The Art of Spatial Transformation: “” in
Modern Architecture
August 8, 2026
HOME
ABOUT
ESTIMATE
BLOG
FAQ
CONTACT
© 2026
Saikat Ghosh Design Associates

.....

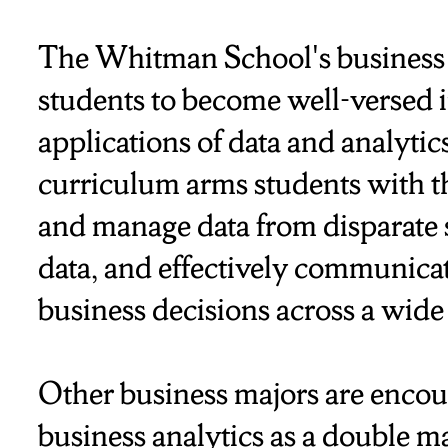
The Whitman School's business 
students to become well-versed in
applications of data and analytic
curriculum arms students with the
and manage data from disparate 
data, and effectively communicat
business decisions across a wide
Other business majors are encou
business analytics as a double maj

.....

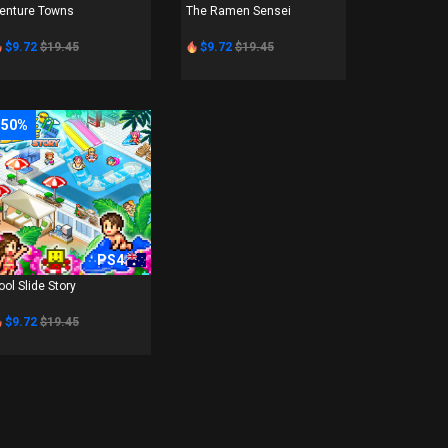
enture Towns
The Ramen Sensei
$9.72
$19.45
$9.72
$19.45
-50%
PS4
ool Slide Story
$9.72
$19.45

.....

WORK ITEM. Each line above from the one with "The Art of Spatial" up to and including the one with "Saikat Ghosh Design Associates" must be set down exactly, and no line outside that span may appear.

SOLUTION TO THIS PROBLEM.
The Art of Spatial Transformation: “” in
Modern Architecture
August 8, 2026
HOME
ABOUT
ESTIMATE
BLOG
FAQ
CONTACT
© 2026
Saikat Ghosh Design Associates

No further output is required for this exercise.